Segment Start: GIVEN DATA

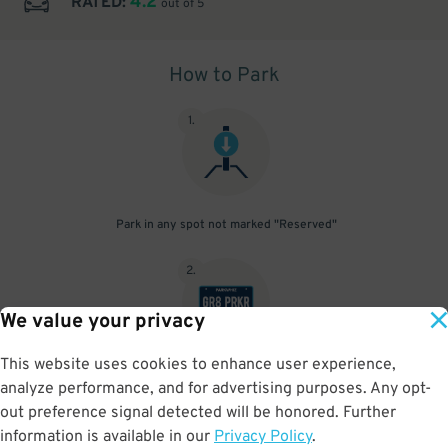
4.2
RATED:
out of 5
How to Park
1
.
Park in any spot not marked "Reserved"
2
.
We value your privacy
This website uses cookies to enhance user experience,
No need to speak to an attendant; your parking pass is validated
analyze performance, and for advertising purposes. Any opt-
by your license plate
out preference signal detected will be honored. Further
information is available in our
Privacy Policy
.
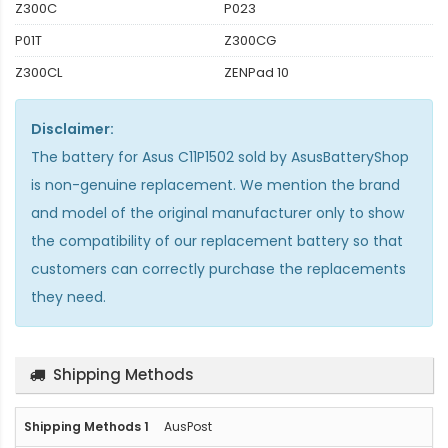
Z300C
P023
P01T
Z300CG
Z300CL
ZENPad 10
Disclaimer:
The
battery for Asus C11P1502
sold by AsusBatteryShop
is non-genuine replacement. We mention the brand
and model of the original manufacturer only to show
the compatibility of our replacement battery so that
customers can correctly purchase the replacements
they need.
Shipping Methods
AusPost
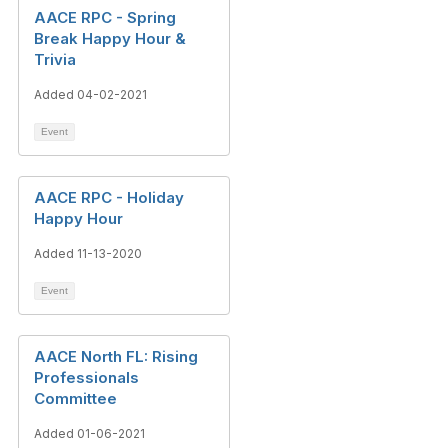
AACE RPC - Spring
Break Happy Hour &
Trivia
Added 04-02-2021
Event
AACE RPC - Holiday
Happy Hour
Added 11-13-2020
Event
AACE North FL: Rising
Professionals
Committee
Added 01-06-2021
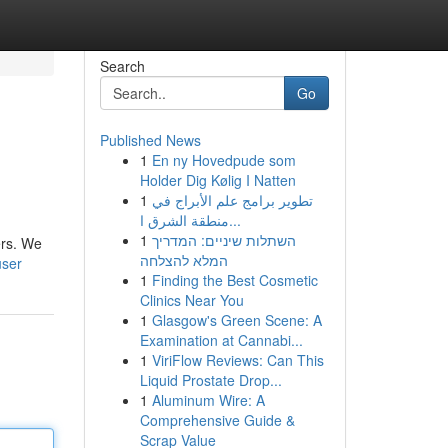
Search
Go
Published News
1
En ny Hovedpude som
Holder Dig Kølig I Natten
1
تطوير برامج علم الأبراج في
منطقة الشرق ا...
1
השתלות שיניים: המדריך
ers. We
המלא להצלחה
user
1
Finding the Best Cosmetic
Clinics Near You
1
Glasgow's Green Scene: A
Examination at Cannabi...
1
ViriFlow Reviews: Can This
Liquid Prostate Drop...
1
Aluminum Wire: A
Comprehensive Guide &
Scrap Value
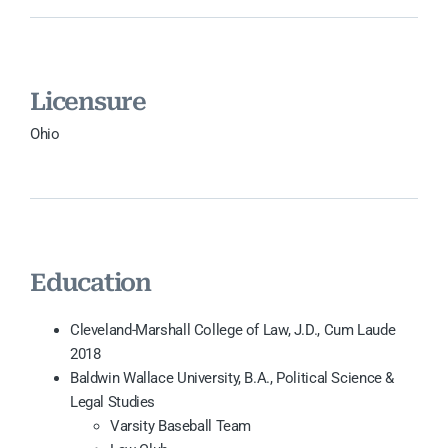
Licensure
Ohio
Education
Cleveland-Marshall College of Law, J.D., Cum Laude
2018
Baldwin Wallace University, B.A., Political Science &
Legal Studies
Varsity Baseball Team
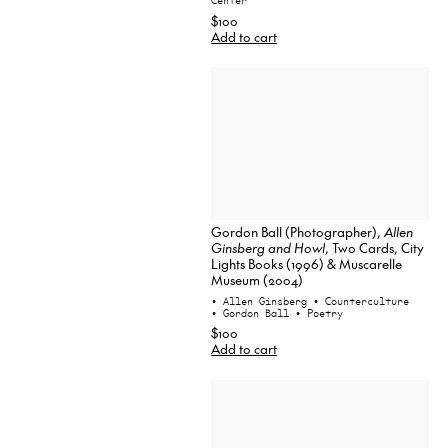
Center
$100
Add to cart
Gordon Ball (Photographer),
Allen
Ginsberg and Howl
, Two Cards, City
Lights Books (1996) & Muscarelle
Museum (2004)
• Allen Ginsberg
• Counterculture
• Gordon Ball
• Poetry
$100
Add to cart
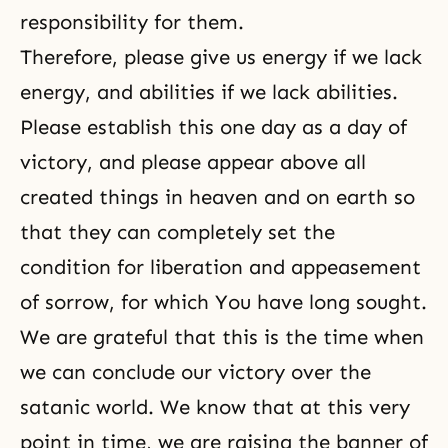
responsibility for them.
Therefore, please give us energy if we lack
energy, and abilities if we lack abilities.
Please establish this one day as a day of
victory, and please appear above all
created things in heaven and on earth so
that they can completely set the
condition for liberation and appeasement
of sorrow, for which You have long sought.
We are grateful that this is the time when
we can conclude our victory over the
satanic world. We know that at this very
point in time, we are raising the banner of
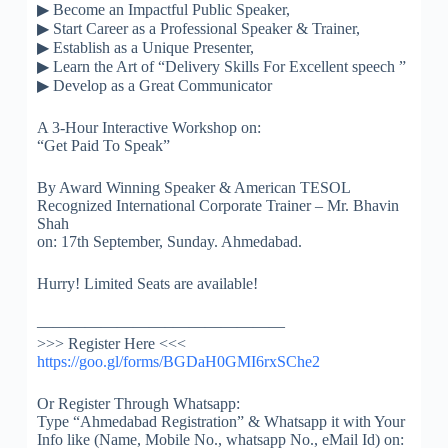
▶
Become an Impactful Public Speaker,
▶
Start Career as a Professional Speaker & Trainer,
▶
Establish as a Unique Presenter,
▶
Learn the Art of “Delivery Skills For Excellent speech ”
▶
Develop as a Great Communicator
A 3-Hour Interactive Workshop on:
“Get Paid To Speak”
By Award Winning Speaker & American TESOL
Recognized International Corporate Trainer – Mr. Bhavin
Shah
on: 17th September, Sunday. Ahmedabad.
Hurry! Limited Seats are available!
————————–
———————
>>> Register Here <<<
https://goo.gl/forms/
BGDaH0GMI6rxSChe2
Or Register Through Whatsapp:
Type “Ahmedabad Registration” & Whatsapp it with Your
Info like (Name, Mobile No., whatsapp No., eMail Id) on:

Segment End: GIVEN DATA

→ TASK DIRECTIONS
Copy each line of the records that contains the word "need".

→ REPLY
No need to speak to an attendant; your parking pass is validated
they need.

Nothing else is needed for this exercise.